▶ PROBLEM STATEMENT
What you return must be the full data, repeated verbatim, with no pictures in it.

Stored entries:
───
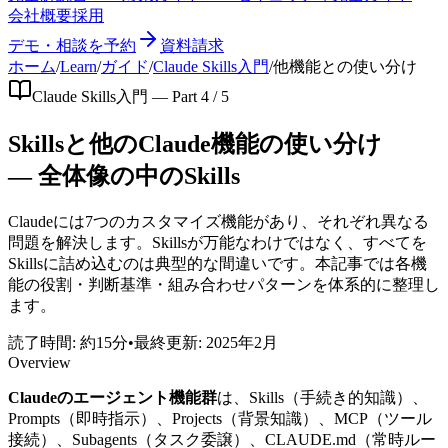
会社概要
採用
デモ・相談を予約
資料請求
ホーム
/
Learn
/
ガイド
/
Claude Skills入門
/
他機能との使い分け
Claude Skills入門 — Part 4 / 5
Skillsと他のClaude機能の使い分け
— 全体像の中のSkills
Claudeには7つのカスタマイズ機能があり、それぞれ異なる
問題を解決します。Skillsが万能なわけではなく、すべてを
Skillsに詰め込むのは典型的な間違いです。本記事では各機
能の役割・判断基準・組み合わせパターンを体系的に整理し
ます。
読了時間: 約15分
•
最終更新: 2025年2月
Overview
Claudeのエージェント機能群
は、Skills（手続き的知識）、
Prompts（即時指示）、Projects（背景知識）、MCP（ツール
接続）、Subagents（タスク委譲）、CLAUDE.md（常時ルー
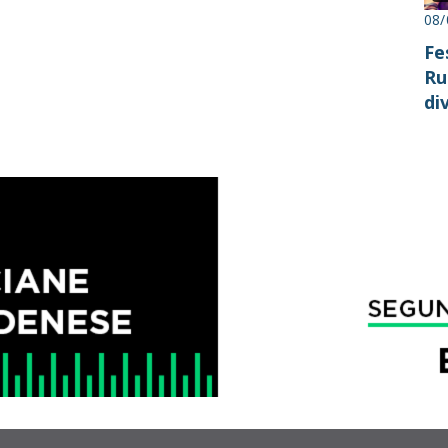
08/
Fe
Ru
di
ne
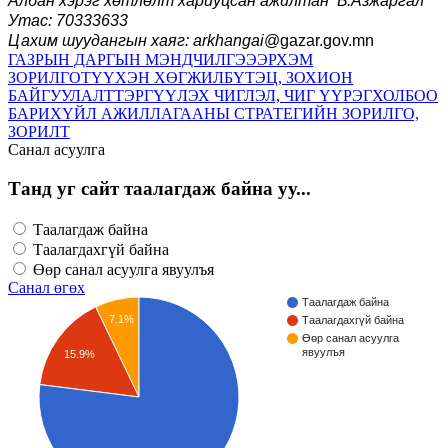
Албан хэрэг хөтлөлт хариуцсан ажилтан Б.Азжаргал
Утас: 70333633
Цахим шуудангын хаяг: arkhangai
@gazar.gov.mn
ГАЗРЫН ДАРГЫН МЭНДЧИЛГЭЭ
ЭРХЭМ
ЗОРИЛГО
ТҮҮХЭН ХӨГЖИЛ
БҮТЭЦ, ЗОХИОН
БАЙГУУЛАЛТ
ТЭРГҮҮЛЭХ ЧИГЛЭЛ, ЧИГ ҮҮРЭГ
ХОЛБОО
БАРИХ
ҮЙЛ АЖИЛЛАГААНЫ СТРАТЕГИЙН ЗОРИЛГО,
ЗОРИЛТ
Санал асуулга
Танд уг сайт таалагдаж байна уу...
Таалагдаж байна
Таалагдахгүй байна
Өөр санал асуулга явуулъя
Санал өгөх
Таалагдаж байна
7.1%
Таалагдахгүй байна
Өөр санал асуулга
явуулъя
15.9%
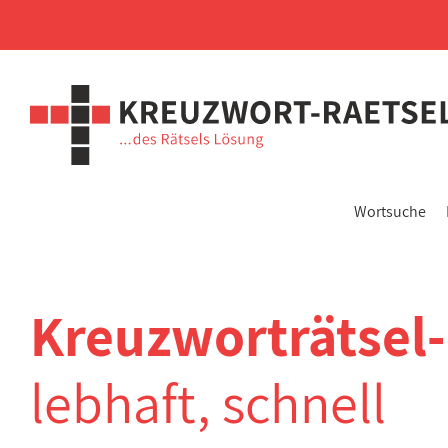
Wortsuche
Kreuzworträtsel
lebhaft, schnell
───
▶ EXERCISE RESULT
会社概要
採用
デモ・相談を予約
資料請求
ホーム
/
Learn
/
ガイド
/
Claude Skills入門
/
他機能との使い分け
Claude Skills入門 — Part 4 / 5
Skillsと他のClaude機能の使い分け
— 全体像の中のSkills
Claudeには7つのカスタマイズ機能があり、それぞれ異なる
問題を解決します。Skillsが万能なわけではなく、すべてを
Skillsに詰め込むのは典型的な間違いです。本記事では各機
能の役割・判断基準・組み合わせパターンを体系的に整理し
ます。
読了時間: 約15分
•
最終更新: 2025年2月
Overview
Claudeのエージェント機能群
は、Skills（手続き的知識）、
Prompts（即時指示）、Projects（背景知識）、MCP（ツール
接続）、Subagents（タスク委譲）、CLAUDE.md（常時ルー
08/
Fe
Ru
di
ne
Албан хэрэг хөтлөлт хариуцсан ажилтан Б.Азжаргал
Утас: 70333633
Цахим шуудангын хаяг: arkhangai
@gazar.gov.mn
ГАЗРЫН ДАРГЫН МЭНДЧИЛГЭЭ
ЭРХЭМ
ЗОРИЛГО
ТҮҮХЭН ХӨГЖИЛ
БҮТЭЦ, ЗОХИОН
БАЙГУУЛАЛТ
ТЭРГҮҮЛЭХ ЧИГЛЭЛ, ЧИГ ҮҮРЭГ
ХОЛБОО
БАРИХ
ҮЙЛ АЖИЛЛАГААНЫ СТРАТЕГИЙН ЗОРИЛГО,
ЗОРИЛТ
Санал асуулга
Танд уг сайт таалагдаж байна уу...
Таалагдаж байна
Таалагдахгүй байна
Өөр санал асуулга явуулъя
Санал өгөх
Таалагдаж байна
7.1%
Таалагдахгүй байна
Өөр санал асуулга
явуулъя
15.9%
Wortsuche
Kreuzworträtsel
lebhaft, schnell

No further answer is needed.